The system conceived by Hedy was based on an idea as simple as it was effective. It was about transmitting messages or command orders by fractionating them into small parts, each of which would be transmitted sequentially by changing frequency each time, following a pseudorandom pattern. Thus, the transmission times at each frequency were so short and spaced so irregularly that it was practically impossible to recompose the message if the channel change code was not known. She teamed up with an expert musician in instrument synchronization and created the patent.
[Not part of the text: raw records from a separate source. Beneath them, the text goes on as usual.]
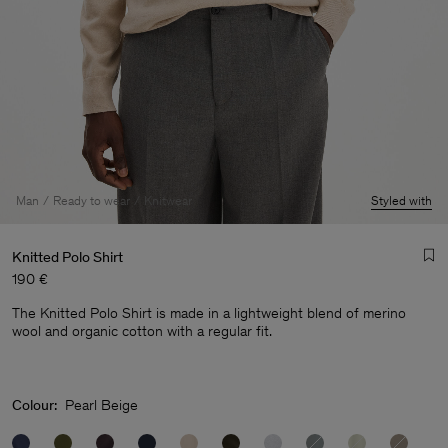
Man
Ready to wear
Knitwear
Styled with
Knitted Polo Shirt
190 €
The Knitted Polo Shirt is made in a lightweight blend of merino
wool and organic cotton with a regular fit.
Man
Colour:
Pearl Beige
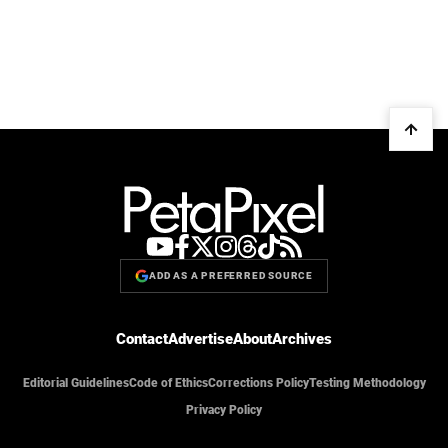
ADD AS A PREFERRED SOURCE
Contact
Advertise
About
Archives
Editorial Guidelines
Code of Ethics
Corrections Policy
Testing Methodology
Privacy Policy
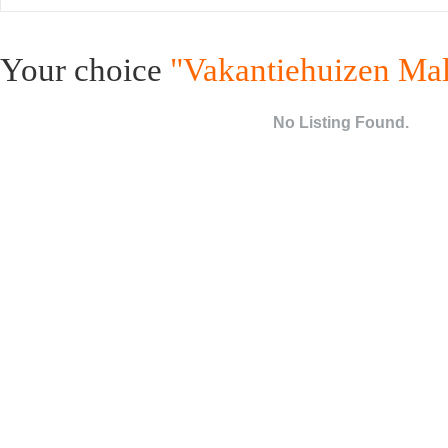
Your choice
"Vakantiehuizen Mal
No Listing Found.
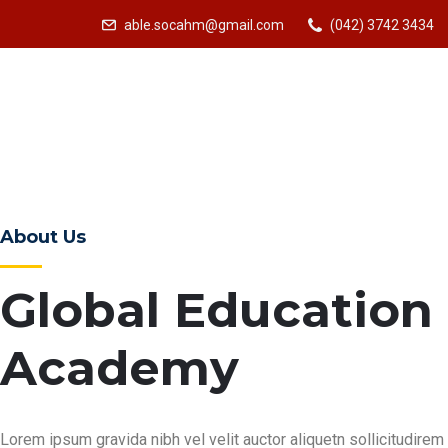
able.socahm@gmail.com
(042) 3742 3434
About Us
Global Education
Academy
Lorem ipsum gravida nibh vel velit auctor aliquetn sollicitudirem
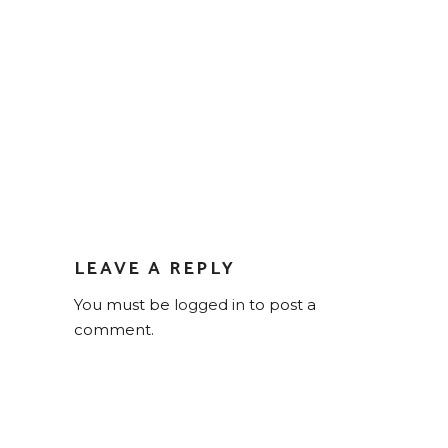
LEAVE A REPLY
You must be
logged in
to post a
comment.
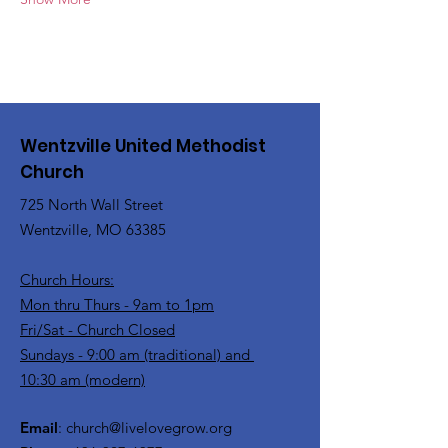
Wentzville United Methodist
Church
725 North Wall Street
Wentzville, MO 63385
Church Hours:
Mon thru Thurs - 9am to 1pm
Fri/Sat - Church Closed
Sundays - 9:00 am (traditional) and
10:30 am (modern)
Email
:
church@livelovegrow.org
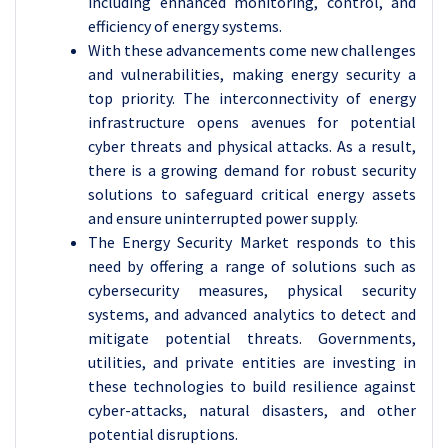
including enhanced monitoring, control, and
efficiency of energy systems.
With these advancements come new challenges
and vulnerabilities, making energy security a
top priority. The interconnectivity of energy
infrastructure opens avenues for potential
cyber threats and physical attacks. As a result,
there is a growing demand for robust security
solutions to safeguard critical energy assets
and ensure uninterrupted power supply.
The Energy Security Market responds to this
need by offering a range of solutions such as
cybersecurity measures, physical security
systems, and advanced analytics to detect and
mitigate potential threats. Governments,
utilities, and private entities are investing in
these technologies to build resilience against
cyber-attacks, natural disasters, and other
potential disruptions.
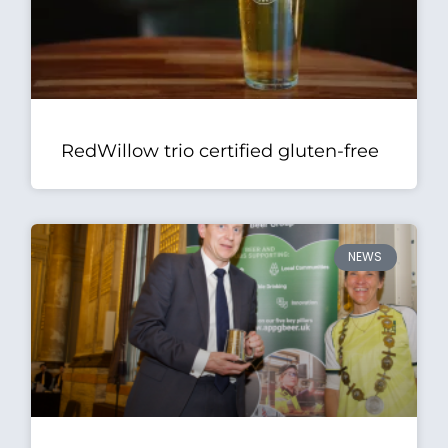
RedWillow trio certified gluten-free
NEWS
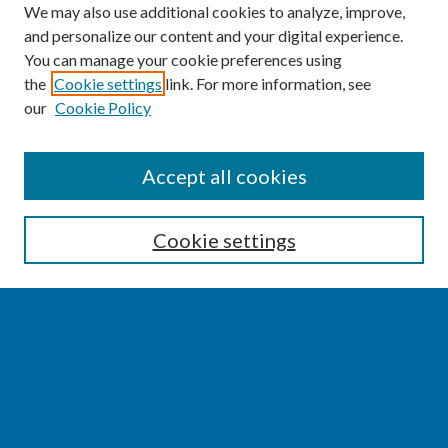
We may also use additional cookies to analyze, improve,
and personalize our content and your digital experience.
You can manage your cookie preferences using
the
Cookie settings
link. For more information, see
our
Cookie Policy
SEARCH
Accept all cookies
Enter search terms:
Cookie settings
Select context to search:
Advanced Search
Notify me via email or
RSS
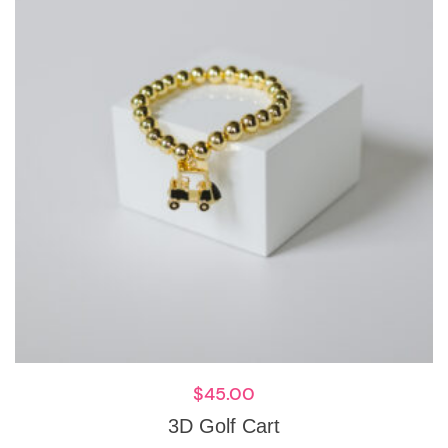
$
45.00
3D Golf Cart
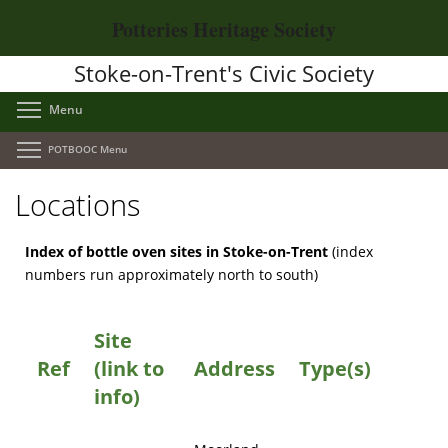
Skip
Potteries Heritage Society
to
main
Stoke-on-Trent's Civic Society
content
Toggle menu visibility
Menu
Toggle menu visibility
POTBOOC Menu
Locations
Index of bottle oven sites in Stoke-on-Trent
(index
numbers run approximately north to south)
Site
Ref
(link to
Address
Type(s)
info)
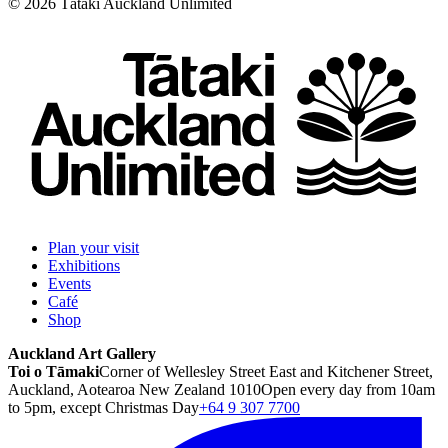
©
2026
Tātaki Auckland Unlimited
Plan your visit
Exhibitions
Events
Café
Shop
Auckland Art Gallery
Toi o Tāmaki
Corner of Wellesley Street East and Kitchener Street,
Auckland, Aotearoa New Zealand 1010
Open every day from 10am
to 5pm, except Christmas Day
+64 9 307 7700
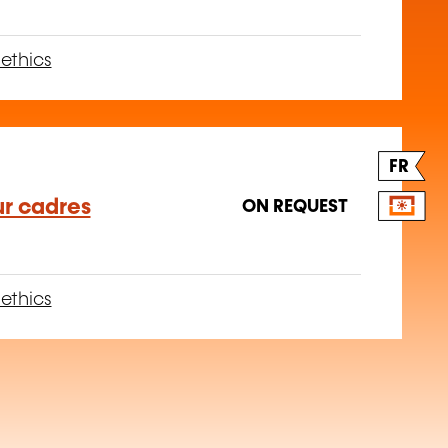
ethics
FR
ur cadres
ON REQUEST
ethics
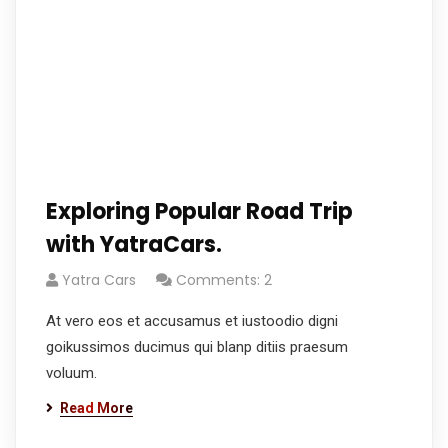
Exploring Popular Road Trip
with YatraCars.
Yatra Cars
Comments: 2
At vero eos et accusamus et iustoodio digni
goikussimos ducimus qui blanp ditiis praesum
voluum.
Read More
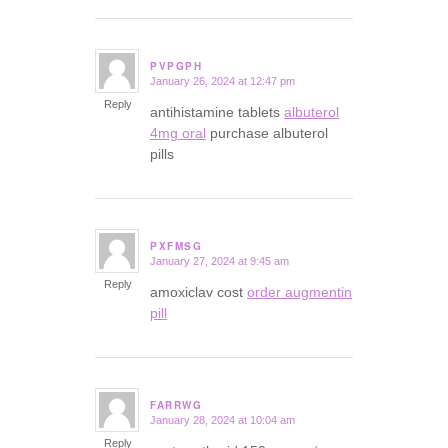
PVPGPH
January 26, 2024 at 12:47 pm
says:
Reply
antihistamine tablets
albuterol
4mg oral
purchase albuterol
pills
PXFMSG
January 27, 2024 at 9:45 am
says:
Reply
amoxiclav cost
order augmentin
pill
FARRWG
January 28, 2024 at 10:04 am
says:
Reply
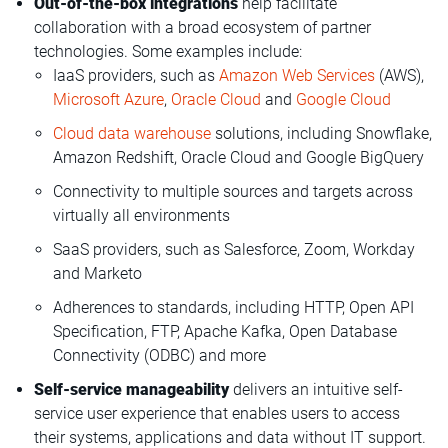
Out-of-the-box integrations
help facilitate
collaboration with a broad ecosystem of partner
technologies. Some examples include:
IaaS providers, such as
Amazon Web Services
(AWS),
Microsoft Azure
,
Oracle Cloud
and
Google Cloud
Cloud data warehouse
solutions, including Snowflake,
Amazon Redshift, Oracle Cloud and Google BigQuery
Connectivity to multiple sources and targets across
virtually all environments
SaaS providers, such as Salesforce, Zoom, Workday
and Marketo
Adherences to standards, including HTTP, Open API
Specification, FTP, Apache Kafka, Open Database
Connectivity (ODBC) and more
Self-service manageability
delivers an intuitive self-
service user experience that enables users to access
their systems, applications and data without IT support.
On June 10th, 1941, they filed the patent application for "SECRET COMMUNICATION SYSTEM" on August 11th, 1942, when the United States was already at war with Japan and Germany. Hedy signed with her married surname, Markey, which she barely used for a couple of years. The U.S. military did not want to use Hedy's system. However, in 1957, engineers from the American company Silvania Electronics Systems Division developed the system patented by Hedy and George, which was adopted by the government for military transmissions three years after the patent expired. The first known application occurred during the Cuban missile crisis in 1962
Although the actress did not get a penny in from the patent, which expired unused, it cannot be disputed that she was the pioneer in this technique. Honors and recognition, as we shall see, took time to arrive.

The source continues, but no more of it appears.